Dans le même temps de nouveaux virus ne cessent de faire leur apparition tels les hantavirus du
nouveau monde responsables de formes pulmonaires ou les Henipavirus, paramyxovirus identifiés
dans les années 90 lors d’épidémies en Asie et Océanie.
Le cas du chikungunya est représentatif de ces risques émergents ou ré-émergents.

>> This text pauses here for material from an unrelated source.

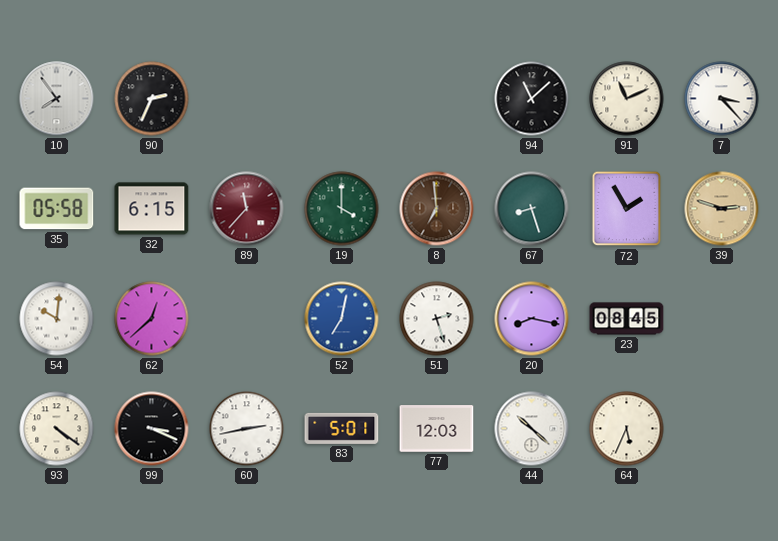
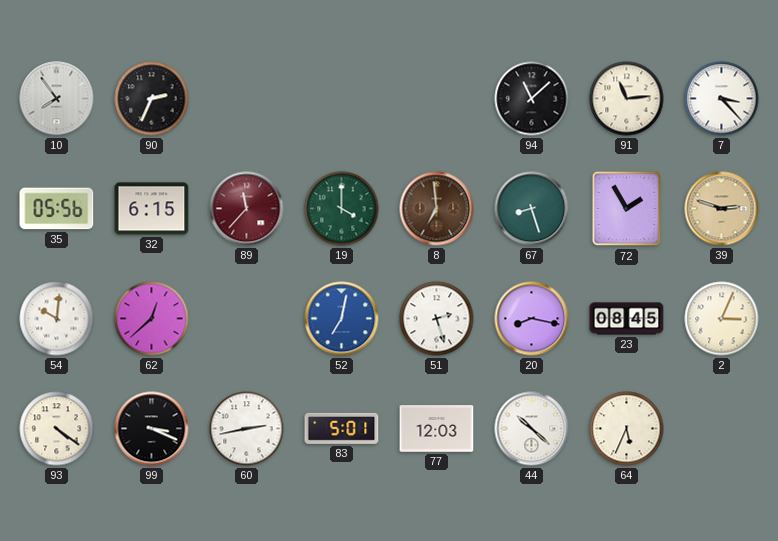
91: 11:11 -> 11:14
35: 05:58 -> 05:56
2: none -> 3:04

L’épidémie de la Réunion et de Mayotte est survenue dans les suites d’une épidémie massive aux
Comores, elle-même liée à une épidémie au Kenya. Ce passage d’un territoire à l’autre témoigne d’une
part, des échanges qui existent entre les îles de l’Océan Indien et l’Afrique et met en évidence, d’autre
part, le rôle des transports modernes dans l’expansion des maladies. On peut en effet considérer que
le virus chikungunya a été introduit simultanément à Maurice, à la Réunion et à Mayotte au gré des
échanges entre ces territoires et les Comores, mais aussi, sans doute en raison des flux importants de
voyageurs entre la Réunion et Maurice ou la Réunion et Mayotte. Par la suite, c’est bien la souche
isolée à la Réunion qui sera retrouvée en Inde au cours des épidémies massives de 2006 et 2007.
Le virus du chikungunya a évolué au cours de l’épidémie qui a sévi à la Réunion. L’une de ces
mutations l’a rendu particulièrement adapté aux cellules de moustique et cette mutation est peut-être
pour partie responsable de l’explosion épidémique de la Réunion et Mayotte, fin 2005 début 2006.